## Work item
Please give back, exactly as written, only the line containing "Crédito Habitação" and every line after it until the data below ends.

## Data for analysis
####################

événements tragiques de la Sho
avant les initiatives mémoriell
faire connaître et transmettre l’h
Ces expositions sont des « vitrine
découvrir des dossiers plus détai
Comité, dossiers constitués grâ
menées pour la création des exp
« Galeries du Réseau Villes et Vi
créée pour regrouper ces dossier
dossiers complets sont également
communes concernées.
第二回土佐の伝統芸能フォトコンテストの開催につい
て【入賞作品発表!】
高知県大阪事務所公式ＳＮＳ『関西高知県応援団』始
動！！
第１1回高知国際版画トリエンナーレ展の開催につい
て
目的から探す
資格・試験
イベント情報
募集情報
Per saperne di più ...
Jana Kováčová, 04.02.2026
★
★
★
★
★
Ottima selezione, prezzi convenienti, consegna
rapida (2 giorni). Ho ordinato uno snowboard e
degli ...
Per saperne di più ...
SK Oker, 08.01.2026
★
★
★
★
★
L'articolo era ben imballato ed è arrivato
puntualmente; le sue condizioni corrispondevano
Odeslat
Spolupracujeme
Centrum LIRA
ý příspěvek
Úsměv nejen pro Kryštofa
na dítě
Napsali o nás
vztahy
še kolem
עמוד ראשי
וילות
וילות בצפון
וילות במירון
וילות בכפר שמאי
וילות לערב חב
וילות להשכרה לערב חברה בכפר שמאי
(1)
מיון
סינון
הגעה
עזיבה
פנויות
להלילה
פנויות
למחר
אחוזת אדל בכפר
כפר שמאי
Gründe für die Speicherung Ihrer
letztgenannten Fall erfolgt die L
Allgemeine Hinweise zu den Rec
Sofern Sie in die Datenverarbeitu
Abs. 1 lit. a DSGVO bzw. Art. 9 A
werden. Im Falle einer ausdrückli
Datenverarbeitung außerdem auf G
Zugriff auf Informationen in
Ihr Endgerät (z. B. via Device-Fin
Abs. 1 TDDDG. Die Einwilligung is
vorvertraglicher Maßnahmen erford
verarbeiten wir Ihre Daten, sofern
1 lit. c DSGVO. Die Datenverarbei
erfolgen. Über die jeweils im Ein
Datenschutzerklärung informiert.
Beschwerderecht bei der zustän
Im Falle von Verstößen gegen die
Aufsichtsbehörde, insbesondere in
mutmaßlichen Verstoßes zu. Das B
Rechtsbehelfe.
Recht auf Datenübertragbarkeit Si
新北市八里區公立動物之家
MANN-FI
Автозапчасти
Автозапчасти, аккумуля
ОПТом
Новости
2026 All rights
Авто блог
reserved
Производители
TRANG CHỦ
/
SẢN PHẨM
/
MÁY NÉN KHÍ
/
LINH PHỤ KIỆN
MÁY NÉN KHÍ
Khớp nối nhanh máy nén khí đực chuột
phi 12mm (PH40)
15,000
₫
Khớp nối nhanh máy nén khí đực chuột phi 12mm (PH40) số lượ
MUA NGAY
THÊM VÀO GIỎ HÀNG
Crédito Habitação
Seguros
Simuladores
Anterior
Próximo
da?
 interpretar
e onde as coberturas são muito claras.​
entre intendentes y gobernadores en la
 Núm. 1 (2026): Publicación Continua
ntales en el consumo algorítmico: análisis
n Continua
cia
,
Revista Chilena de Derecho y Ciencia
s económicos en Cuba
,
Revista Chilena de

####################

## Answer to this exercise
Crédito Habitação
Seguros
Simuladores
Anterior
Próximo
da?
 interpretar
e onde as coberturas são muito claras.​
entre intendentes y gobernadores en la
 Núm. 1 (2026): Publicación Continua
ntales en el consumo algorítmico: análisis
n Continua
cia
,
Revista Chilena de Derecho y Ciencia
s económicos en Cuba
,
Revista Chilena de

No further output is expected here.